Невиновные в Нюрнберге - Северина Шмаглевская 4 стр.


Американский солдат в брюках, заправленных в невысокие башмаки, идет враскачку. Можно подумать, что аэродром - огромный корабль, а сам он - моряк, привыкший сохранять равновесие при штормовой волне.

Мой сосед сидит с закрытыми глазами, кажется, что он задремал, но вдруг я слышу отчетливо произнесенные слова:

- Я ненавижу, значит, я существую.

Что-то сверкнуло в его глазах, и он снова замер.

- Я ненавижу этот ваш знаменитый Нюрнберг.

Раз за разом он нервно зевает, его мощный голос внушительно и несколько странновато звучит в полупустом самолете - моторы смолкли, в салоне тишина.

- Я был уже тут однажды. Знаю, в чем суть этой забавы. Пусть меня кондрашка хватит, если я тут останусь. Вы и сами поймете, что такое Нюрнберг.

Он расхохотался, откинув голову на спинку кресла, закрыл ладонями лицо. Могло показаться, что он плачет от смеха.

Я наблюдала за ним с неприязнью.

- Вы еще убедитесь! Время покажет, кто проиграл войну. Это теперь, пока в Европе такой хаос, чтобы не сказать грубее. Это же самый обычный бардак!

Я снова увидела его рот со сверкающими зубами. В его смехе звучала горечь. Может, даже злость.

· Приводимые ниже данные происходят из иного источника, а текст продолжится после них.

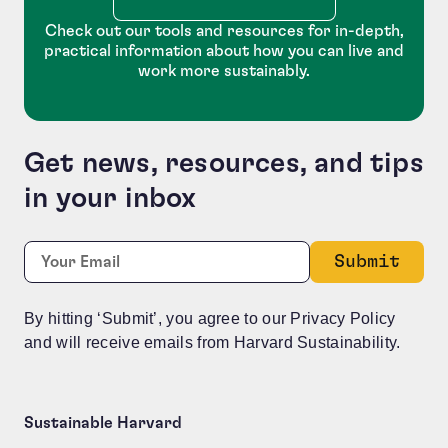
Check out our tools and resources for in-depth,
practical information about how you can live and
work more sustainably.
Get news, resources, and tips
in your inbox
Name
Required
Email:
*
This field is for validation purposes and should be le
By hitting ‘Submit’, you agree to our Privacy Policy
and will receive emails from Harvard Sustainability.
Sustainable Harvard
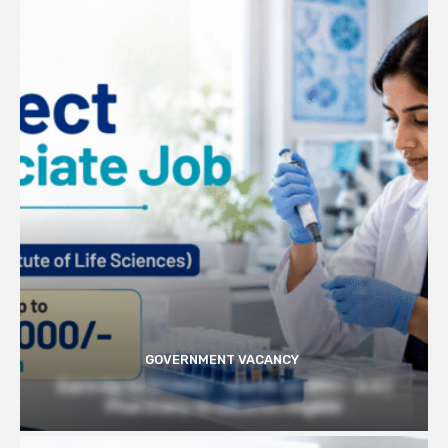
GOVERNMENT VACANCY
Earn Up to 57,000/- month at BRIC- ILS |
Pharmacy Graduates Eligible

- Неужели вы и впрямь верите в существование Трибунала, который в состоянии рассмотреть все преступления немцев? И всего за несколько месяцев, по вашему мнению, можно свести счеты с войной? А потом начнется новая, чистая страница истории?! Ерунда! Бред! Пусть меня кондрашка хватит - это же чистой воды фантазия!

Слышно, как от ударов ветра пронзительно взвизгивают стальные тросы самолета. Порошит мелкий снежок, оседает на проводах, укутывая и утолщая их, но тут же осыпается от малейшего дуновения, нарушая этот белый рисунок.

Пассажиры не двигаются с мест - необходимо уладить еще разные формальности, но всех охватило нетерпение, говорят наперебой, каждый решает международные проблемы.

- Я хотел бы быть правильно понятым, - восклицает молодой человек. - Нам следовало бы пойти на значительные уступки, изначально определить более мягкую меру наказания взамен за возможность судить хотя бы нескольких из них в Польше. Я убежден, что Краков - единственное место на земле, где должно слушаться дело Ганса Франка.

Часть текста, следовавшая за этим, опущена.